The birth in the manger is just the beginning of what Jesus teaches us about God and about ourselves. What did Jesus come to do? “To seek and to save those who are lost,” and “Not to be served, but to serve and to give up everything to rescue humanity” (Luke 9:10; Mark 10:45).  John 3:16 beautifully describes who God is and what he has done, but don’t miss why John uses that word “so.” When John says that “God so loved the world” what he means is: this is how God loved the world. God loved the world in this way: by sacrificing himself, by humbling himself, by taking on the very nature of a servant. Why? To rescue us from ourselves, from all the false “gods” we bowed to for security and meaning, only to be betrayed and imprisoned. He came in this way so that we may experience the Love that is at the center of the universe and His creative power to set us free. God came to die on a cross for you and me, and the manger is the first sign of this. When we come to that place where he stooped the lowest, his cross, he takes hold of our hand and won’t let go. As we are embraced by him, fear melts away, because he has overcome not only the fear of death but death itself. Gripped by him, he begins to disarm the hold of all the destructive powers that have trapped us.

Why did he come in this way? Because in Jesus we see the truest picture of who God is: “When the crucified Jesus is called the ‘image of the invisible God,’ the meaning is that this is God, and God is like this. God is not greater than he is in this humiliation. God is not more glorious than he is in his self-surrender. God is not more powerful than he is in his helplessness. God is not more divine than he is in this humanity. Here he himself is love with all his being.”[3]

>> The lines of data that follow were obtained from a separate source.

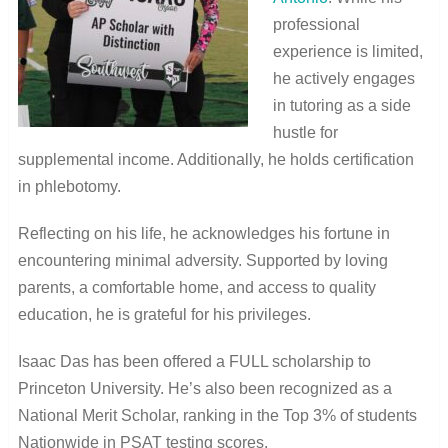
professional
experience is limited,
he actively engages
in tutoring as a side
hustle for
supplemental income. Additionally, he holds certification
in phlebotomy.
Reflecting on his life, he acknowledges his fortune in
encountering minimal adversity. Supported by loving
parents, a comfortable home, and access to quality
education, he is grateful for his privileges.
Isaac Das has been offered a FULL scholarship to
Princeton University. He’s also been recognized as a
National Merit Scholar, ranking in the Top 3% of students
Nationwide in PSAT testing scores.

HE WON’T LET GO, HE WON’T LET GO

The Newsboys’ song ends with a beautiful picture of what Jesus does and why he came. Listen again:

He raises a wrinkled hand
Through the dust and the flies
Wrapped in rags like we are
And with barely open eyes
He takes my finger and He won’t let go
And He won’t let go
It’s nothing like I knew before
And it’s all I need to know

In writing about life with Jesus, the apostle Paul put it this way: “Not that I have already obtained all this, or have already arrived at my goal, but I press on to take hold of that for which Christ Jesus took hold of me” (Phil. 3:12). This is what Christianity is all about: Jesus takes hold of us and will never, ever, ever let us go. His grace outlasts the worst of our addictions, fear, selfishness, and pride. He sticks with us no matter what, and daily and hourly walks along our road with us. He desires to go deeper, deeper into relationship with us, calling us into the fellowship and community of all the others he has rescued. By being with him and realizing he will never let you go, there is no doubt that over time, little by little, you too will become like him and learn to love and live like he does. The wounds that he still carries in his resurrected, ascended self guarantee it. As the Newsboys sing, “His Spirit’s here and he won’t let go.”

I pray your heart will be gripped with the love of God and filled with the songs of Christmas. Let us sing at the top of our lungs along with all the others who have felt the heavens testify:

God is with us here
Our Emmanuel
Come let us adore Him
He has come down to this barren land, the world we live in,
And all I have to give Him is adoration!


[1] Max Lucado, God Came Near (Multnomah, 1987), p. 25-26.

[2] Carmen Joy Imes, Being God’s Image: Why Creation Still Matters (IVP: 2023), p. 111.

[3] Jurgen Moltmann, The Crucified God (Fortress Press, 1993), p. 205.